Biedrs kopš Sep 19, 2017  35 ieraksti gbpusdg Sep 25 2017 at 14:46
Islam and trading:

Aim here is to discuss the legitmacy of 'trading' forex or any other instrument for short-term gain.

My understanding is as below:

Any form of 'trading', where there is zero intention of taking delivery or using the FX proceeds for valid commercial purposes is considered HARAAM.

Trading forex where there is a legitimate need for different FX currencies, ie. going on holiday, need to send money abroad, buying items from abroad, all these are valid and legitimate reasons for exchanging one currency for another.

Where there is zero intention of taking delivery, where the only objective is to try and guess if a currency will rise/fall, is considered gambling and is strictly forbidden in Islam.

This applies to stocks as well as stocks or any other trading.

Islam is about responsible ownership and most short-term traders do not care about responsible ownership, they are just worried about short-term price movements.

Also, shorting something you do not own, is strictly not allowed in Islam ie. if you have a US$ account and you sell dollars for CHF, this is allowed provided you own the actual number of US$'s. However you cannot sell CHF for US$'s as you do not own any CHF.

Also, trading on margin is strictly not allowed. You cannot buy/sell in a greater amount that what you have. That is why, even in valid commercial transactions, if you have only $500, you can only trade $500, ie a leverage of 1:1. Anything trading leverage of greater than 1 is strictly forbidden.

ALL swap points are Haraam, whether it's receiving or paying.

All Gambling is strictly Haraam.

Lying about past performances is definitely a sin and any earnings based upon lies and gambling is strictly not allowed and is Haraam. (so all signal providers who lie about their past - be aware)

Thoughts people.

Timer3

Biedrs kopš Sep 27, 2017  5 ieraksti Timer3 Oct 04 2017 at 07:22
gbpusdg posted:
Islam and trading:

Aim here is to discuss the legitmacy of 'trading' forex or any other instrument for short-term gain.
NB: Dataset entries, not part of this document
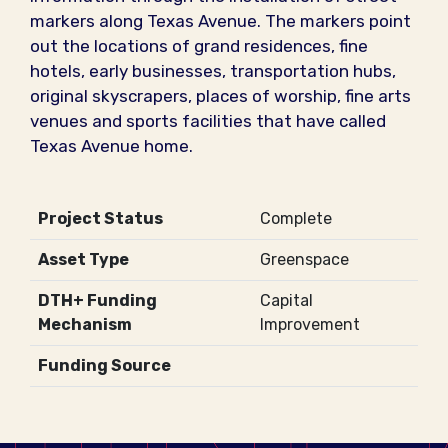
markers along Texas Avenue. The markers point
out the locations of grand residences, fine
hotels, early businesses, transportation hubs,
original skyscrapers, places of worship, fine arts
venues and sports facilities that have called
Texas Avenue home.
Project Status
Complete
Asset Type
Greenspace
DTH+ Funding
Capital
Mechanism
Improvement
Funding Source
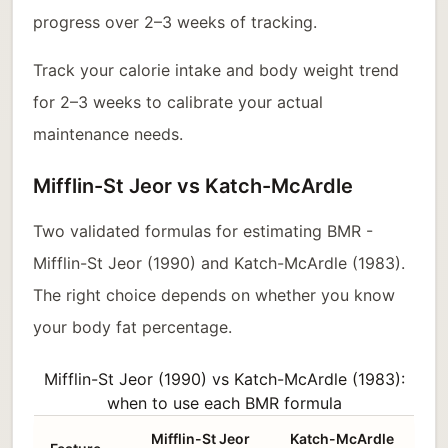
progress over 2–3 weeks of tracking.
Track your calorie intake and body weight trend
for 2–3 weeks to calibrate your actual
maintenance needs.
Mifflin-St Jeor vs Katch-McArdle
Two validated formulas for estimating BMR -
Mifflin-St Jeor (1990) and Katch-McArdle (1983).
The right choice depends on whether you know
your body fat percentage.
Mifflin-St Jeor (1990) vs Katch-McArdle (1983):
when to use each BMR formula
Mifflin-St Jeor
Katch-McArdle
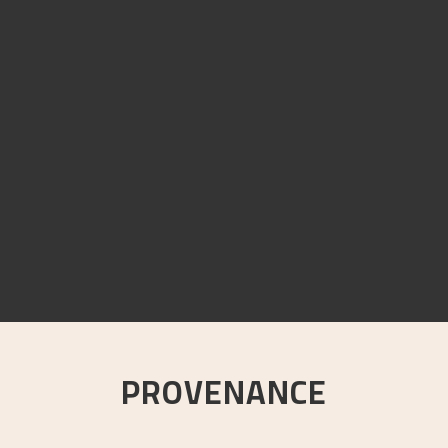
PROVENANCE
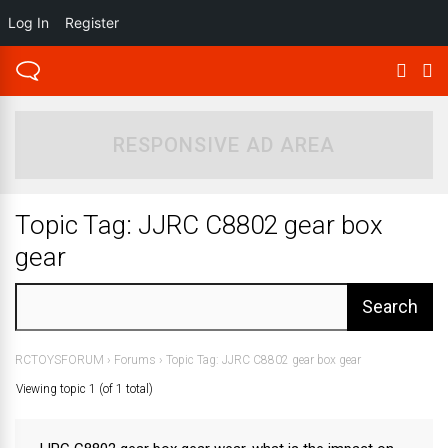
Log In
Register
RESPONSIVE AD AREA
Topic Tag: JJRC C8802 gear box
gear
RCTOYSFORUM
›
Forums
›
Topic Tag: JJRC C8802 gear box gear
Viewing topic 1 (of 1 total)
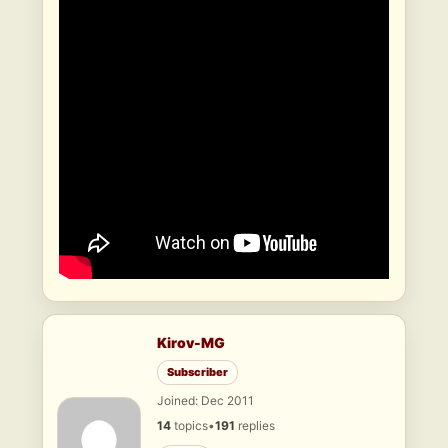
Kirov-MG
Subscriber
Joined: Dec 2011
14
topics
•
191
replies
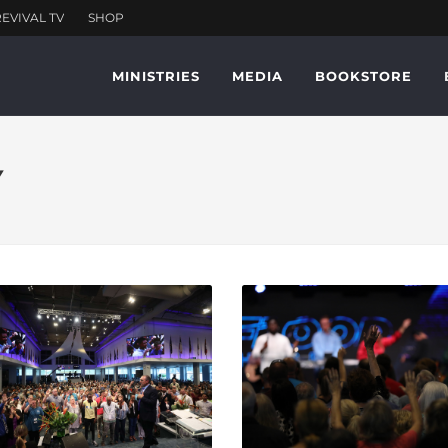
MINISTRIES
MEDIA
BOOKSTORE
Y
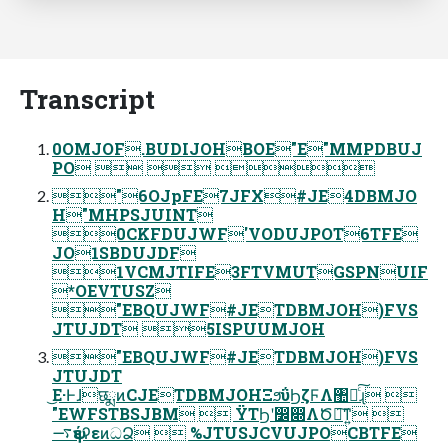
Transcript
0OMJOF.BUDIJOHBOE"E"MMPDBUJ
PO   
"6OJpFE7JFX#JE4DBMJO
H"MHPSJUINT
0CKFDUJWF'VODUJPOT6TFE
JO1SBDUJDF
1VCMJTIFE3FTVMUTGSPNUIF
*OEVTUSZ
"EBQUJWF#JETDBMJOH)FVS
JTUJDT 5ISPUUMJOH
"EBQUJWF#JETDBMJOH)FVS
JTUJDT
͜Ε·ͰɺछྨͷCJETDBMJOHΞϧΰϦζϜΛ঺հͨ͠ɻ 
"EWFSTBSJBM  ΫΤϦʹ෼෍ΛԾఆ͠ͳ͍ 
࠷ѱέʔεͷධՁ  %JTUSJCVUJPOCBTFE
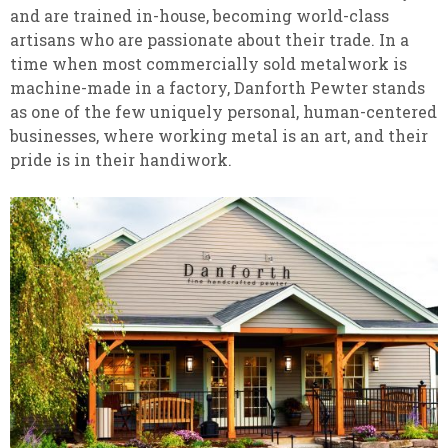
and are trained in-house, becoming world-class
artisans who are passionate about their trade. In a
time when most commercially sold metalwork is
machine-made in a factory, Danforth Pewter stands
as one of the few uniquely personal, human-centered
businesses, where working metal is an art, and their
pride is in their handiwork.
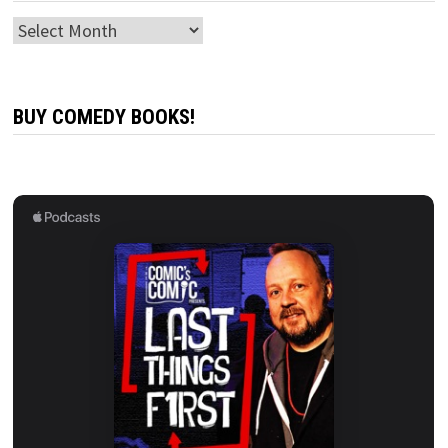
Archives
BUY COMEDY BOOKS!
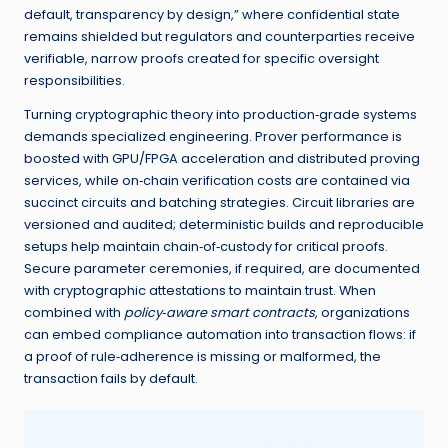
default, transparency by design,” where confidential state
remains shielded but regulators and counterparties receive
verifiable, narrow proofs created for specific oversight
responsibilities.
Turning cryptographic theory into production‑grade systems
demands specialized engineering. Prover performance is
boosted with GPU/FPGA acceleration and distributed proving
services, while on‑chain verification costs are contained via
succinct circuits and batching strategies. Circuit libraries are
versioned and audited; deterministic builds and reproducible
setups help maintain chain‑of‑custody for critical proofs.
Secure parameter ceremonies, if required, are documented
with cryptographic attestations to maintain trust. When
combined with
policy‑aware smart contracts
, organizations
can embed compliance automation into transaction flows: if
a proof of rule‑adherence is missing or malformed, the
transaction fails by default.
My understanding is as below:


You just said the wrong words, 'my understanding'. Some other Muslim may think differently. One of the riches Muslims is Prince Alwalead. (Spelling probably wrong). He holds a massive stock portfolio including a big stake in Citi Bank. He seems to have no problem with it.

gbpusdg

Biedrs kopš Sep 19, 2017  35 ieraksti gbpusdg Oct 05 2017 at 07:10
Timer3 posted:
gbpusdg posted:
Islam and trading:

Aim here is to discuss the legitmacy of 'trading' forex or any other instrument for short-term gain.

My understanding is as below:


You just said the wrong words, 'my understanding'. Some other Muslim may think differently. One of the riches Muslims is Prince Alwalead. (Spelling probably wrong). He holds a massive stock portfolio including a big stake in Citi Bank. He seems to have no problem with it.


Timer3 - Thank you for replying :-)

However, please read what I wrote carefully in particular:

'Islam is about RESPONSIBLE OWNERSHIP and most short-term traders do not care about responsible ownership, they are just worried about short-term price movements.'

So holding stocks for the LONG-TERM, provided they do not conflict with ethical/moral principles is PERFECTLY ACCEPTABLE. Prince Alwalead is NOT contravening the rules as he is a long-term holder and he is buying in to a real business which is perfectly acceptable within the rules of Islam.


I was specifically referring to SHORT-TERM DAY TRADING, in particular forex trading, where there is no commercial objective except to speculate on short-term price movement. The transaction has no real World purpose like FX for holidays, paying for foreign goods, foreign liabilities. The sole objective is short-term speculation which is akin to gambling.









Timer3

Biedrs kopš Sep 27, 2017  5 ieraksti Timer3 Oct 06 2017 at 09:25
So now the question is what is the time frame for the difference between short term and long term. Is it 6 months? Is it 1 month? Is it 12 months? Where does the Quran say the appropriate time between short and long term.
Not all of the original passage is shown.